REVIEW

Leave the Girls Behind, Jacqueline Bublitz

Reviewed By
Karen Chisholm

LEAVE THE GIRLS BEHIND is the latest offering from Jacqueline Bublitz, after the absolutely fascinating BEFORE YOU KNEW MY NAME. This is a different beast entirely, although it's again set in the USA, featuring a strong, unusual central female character.

Ruth-Ann Baker is a college dropout, bartender and amateur detective who lives in an apartment owned by a much loved uncle, with only her beloved dog for company. She's a tormented, complicated character, not at all helped by her obsession with the murder of her best friend, nineteen years earlier, by a suspected serial killer, Ethan Oswald. Oswald's dead now, but when a young girl goes missing from the same home town, there's some evidence to suggest that he might not have been operating alone. 

There wasn't a lot required to get Baker investigating this possibility in her own right. She's regularly visited by the spirit / ghost of her long dead best friend, and there are then three other women involved as Baker becomes more and more invested in discovering the truth.

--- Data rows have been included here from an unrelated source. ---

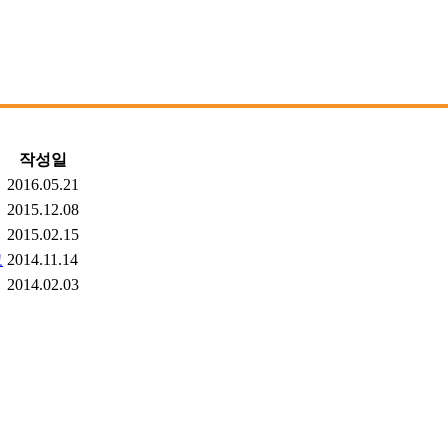
작성일
2016.05.21
2015.12.08
2015.02.15
고
2014.11.14
2014.02.03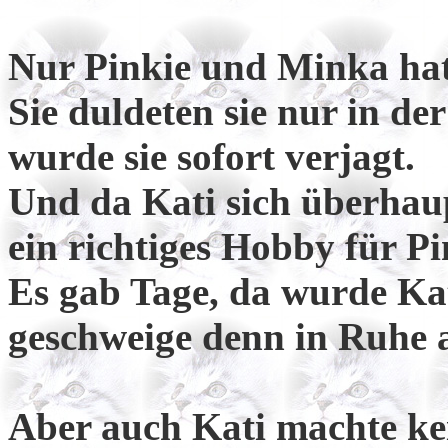
Nur Pinkie und Minka hatt
Sie duldeten sie nur in de
wurde sie sofort verjagt.
Und da Kati sich überhaup
ein richtiges Hobby für P
Es gab Tage, da wurde Ka
geschweige denn in Ruhe a
Aber auch Kati machte kei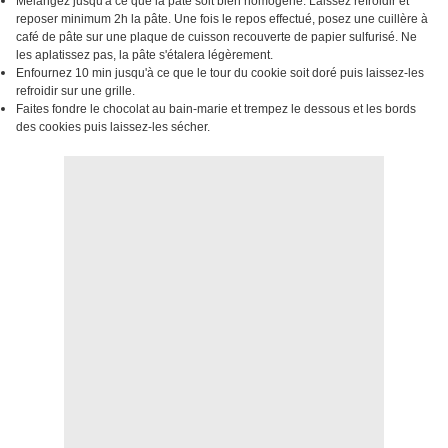
Mélangez jusqu'à ce que la pâte soit bien homogène. Laissez refroidir et
reposer minimum 2h la pâte. Une fois le repos effectué, posez une cuillère à
café de pâte sur une plaque de cuisson recouverte de papier sulfurisé. Ne
les aplatissez pas, la pâte s'étalera légèrement.
Enfournez 10 min jusqu'à ce que le tour du cookie soit doré puis laissez-les
refroidir sur une grille.
Faites fondre le chocolat au bain-marie et trempez le dessous et les bords
des cookies puis laissez-les sécher.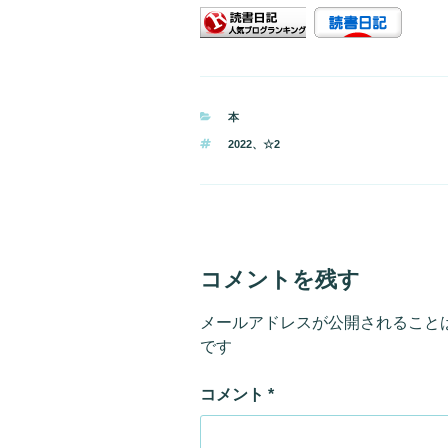
カ
本
テ
タ
2022
、
☆2
ゴ
グ
リ
ー
コメントを残す
メールアドレスが公開されること
です
コメント
*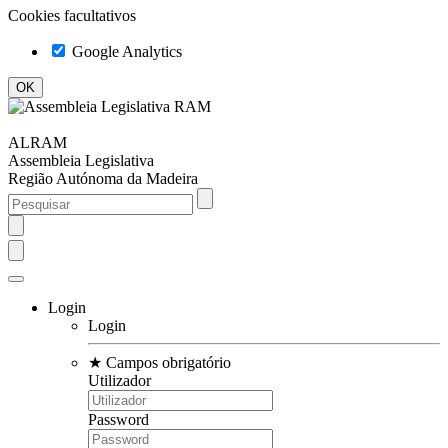
Cookies facultativos
Google Analytics
ALRAM
Assembleia Legislativa
Região Autónoma da Madeira
Login
Login
★
Campos obrigatório
Utilizador
Password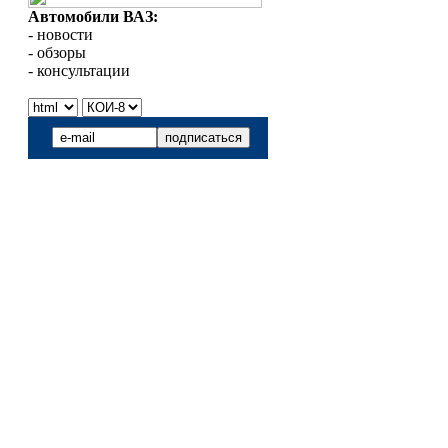
Автомобили ВАЗ:
- новости
- обзоры
- консультации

Whether or not the reader can also become invested in the investigation is even more tricky as the complications pile up and reader's may find themselves with some note taking involved in keeping everything straight and understandable. None of that is helped by a range of coincidences that may induce the same hefty amounts of eye-rolling that this reader struggled to surpress at times.

Bublitz has an interesting way with her central characters. She's happy for them to be imperfect, flawed by past events in their own lives, frequently unreliable, always questionable, just flat out flaky in other words. Baker carries all of those elements with her, and then some. Whilst her story is beautifully evoked, and Bublitz can write lyrically and atmospherically at times, a reader who is happy to go with some of the supernatural elements, in a decidedly non-supernatural setting, and with the conclusions that are leapt to, and the complications and coincidences, will undoubtedly just get this novel. There's also another underlying message here about the outcomes of trauma and how to survive and thrive when trust becomes a lifelong issue, but you might find yourself losing that thread occasionally and maybe that's the point.

This reader struggled with LEAVE THE GIRLS BEHIND. On the one hand, loved the writing style, loved the invocation of character and even some of the sense of place. Wasn't enamoured of the plot, couldn't cope with the coincidences, felt like the threads kept snapping everytime I managed to lay a hand on one. Won't be at all surprised if this isn't a novel that utterly and completely divides opinion and maybe that's the point.
 

Book Source Declaration
I received a copy of this book from the publisher or author.
BOOK DETAILS
BOOK INFORMATION
ISBN
9781982199050
Year of Publication
BLURB

Ruth-Ann Baker is a college dropout, a bartender—and an amateur detective who just can’t stay away from true crime. Nineteen years ago, her childhood friend was murdered by suspected serial killer Ethan Oswald. Still tormented by the case, Ruth can’t help but think of the long-dead Oswald when another young girl goes missing from the same town. And when she uncovers startling new evidence that suggests Oswald did not act alone, she is determined to find his deadly partner in crime.

Embarking on a global investigation, Ruth becomes close to three very different women—one of whom might just hold the key to what happened to the missing girl. And her childhood friend, all those years ago.